PISCES (February 19-March 20): I know we've talked previously about you coming to more fully own your power in the professional (and/or public-world) sphere, Pisces… and this is an ongoing process of many years, thanks to Pluto's forever-and-a-day transit through your 10th house. But quite honestly, this wouldn't be the wisest week for pushing the envelope with bosses, co-workers, authority figures or 'The System'. That's not to say your observations about the crooked or shameful dynamics in which you're inescapably caught in are totally off the mark.
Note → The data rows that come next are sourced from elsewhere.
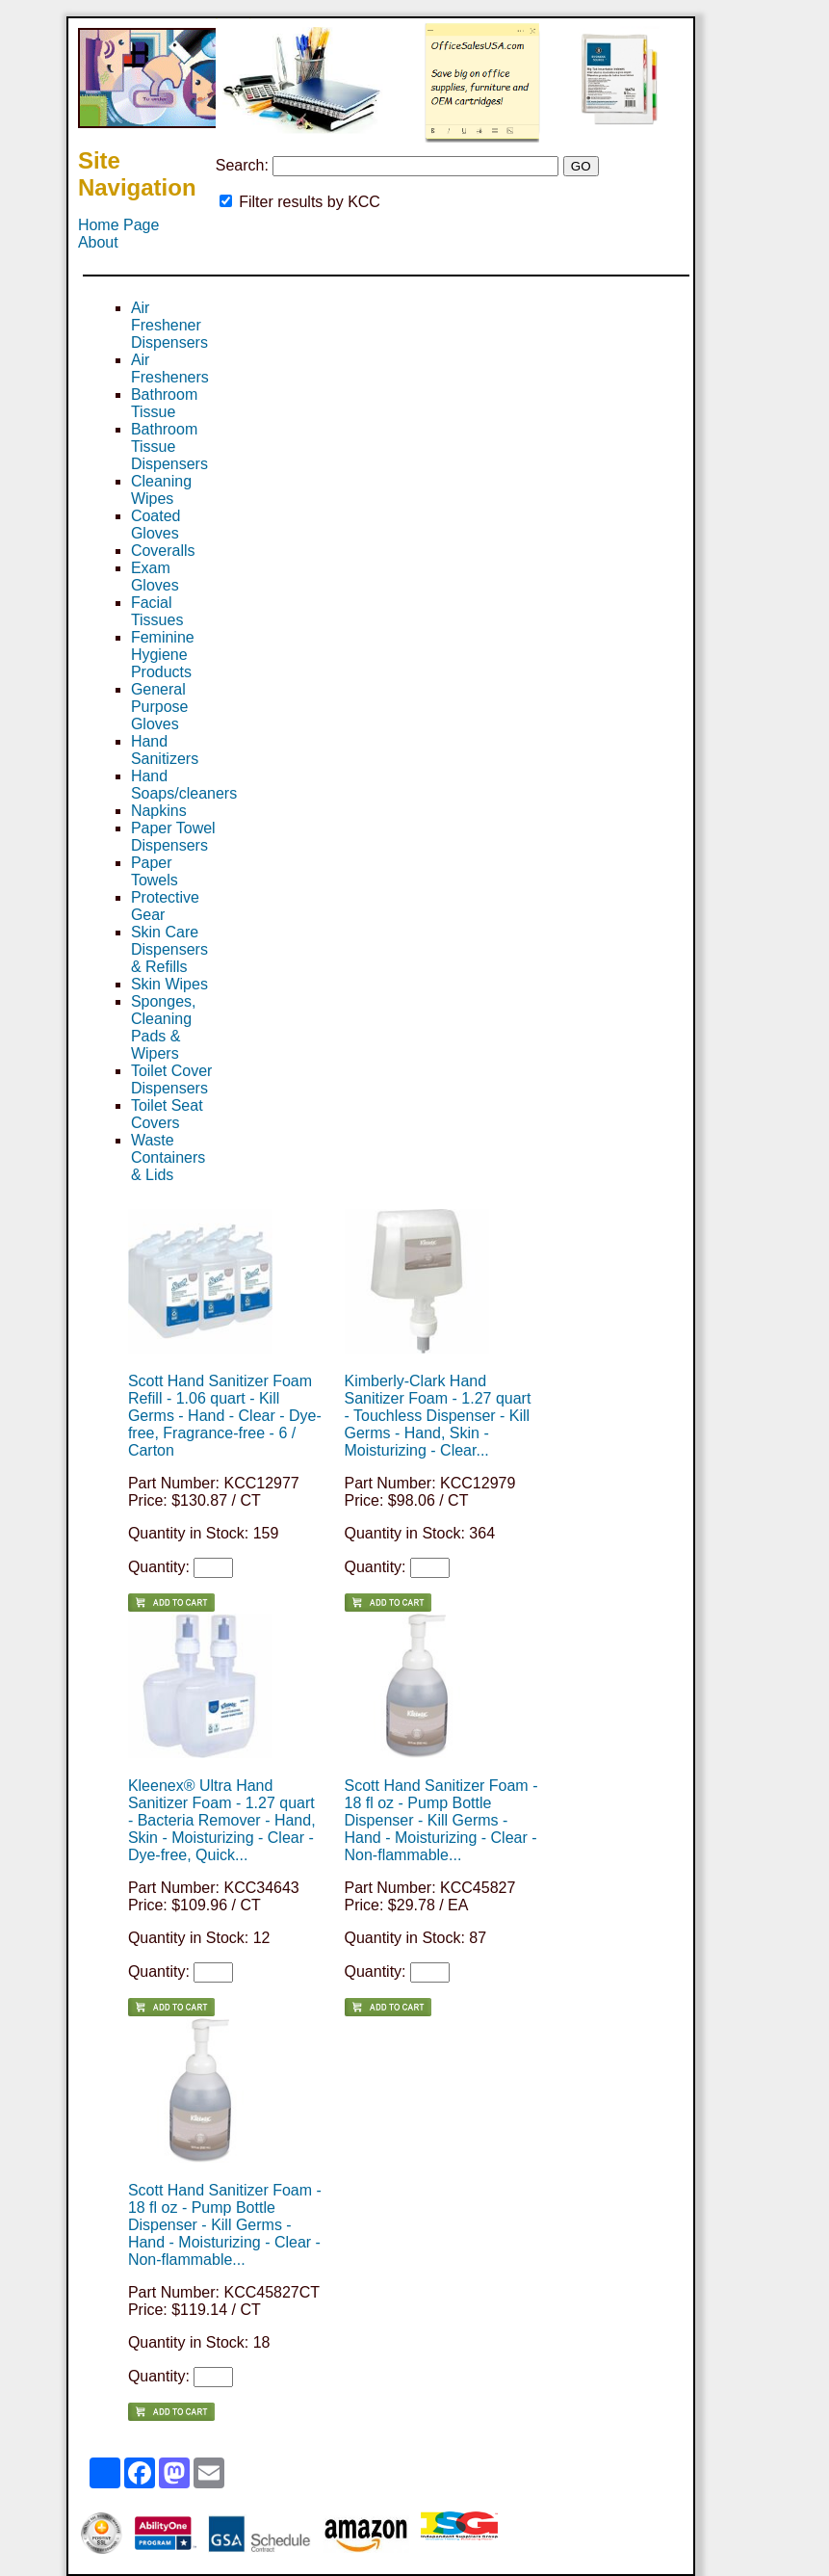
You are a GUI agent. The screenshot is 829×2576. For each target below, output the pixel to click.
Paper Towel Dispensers (173, 837)
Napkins (159, 810)
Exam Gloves (155, 576)
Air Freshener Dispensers (169, 325)
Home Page (119, 225)
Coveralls (163, 550)
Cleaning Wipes (161, 490)
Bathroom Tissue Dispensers (169, 446)
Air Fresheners (170, 368)
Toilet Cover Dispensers (171, 1079)
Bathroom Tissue (164, 403)
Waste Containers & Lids (168, 1157)
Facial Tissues (157, 611)
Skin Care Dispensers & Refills (169, 949)
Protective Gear (165, 906)
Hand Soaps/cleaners (184, 785)
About (98, 242)
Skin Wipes (169, 984)
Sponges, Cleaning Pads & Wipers (163, 1027)
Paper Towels (154, 871)
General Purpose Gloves (160, 706)
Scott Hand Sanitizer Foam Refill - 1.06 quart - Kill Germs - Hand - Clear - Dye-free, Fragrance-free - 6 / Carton (225, 1416)
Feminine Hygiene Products (162, 654)
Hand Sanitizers (164, 750)
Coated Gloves (156, 524)
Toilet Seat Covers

Yet, what's churning inside you at this very moment is not merely a reaction to what's going on around you—it's also messily intermingled with other emotional upsets (conscious or just barely evident) that may be factually unrelated but still have you stirred up much more savagely than you might be on another occasion. Therefore, should you choose to unabashedly go up against the so-called 'power structure' (which may be real or imagined-to-be-more-powerful-than-it-is), you'll read as if your fists are already clenched and you're swinging madly into the air, hoping to hit whatever enters your personal space. Not a good attitude to possess going into a struggle where, frankly, you're the underdog. If you've waited this long and done little about it, then this isn't the time to start stirring shit up—and expect to win a quick victory. If in fact you do intend to work yourself further up the ladder (of the workplace structure or in your own self-empowerment climb), you should probably begin more humbly, with strategizing moves that'll take the next six months or so to fully enact. Until then, lose yourself in the little-picture details. Thinking too much about the whole kit-'n'-caboodle just may keep you tied up in knots.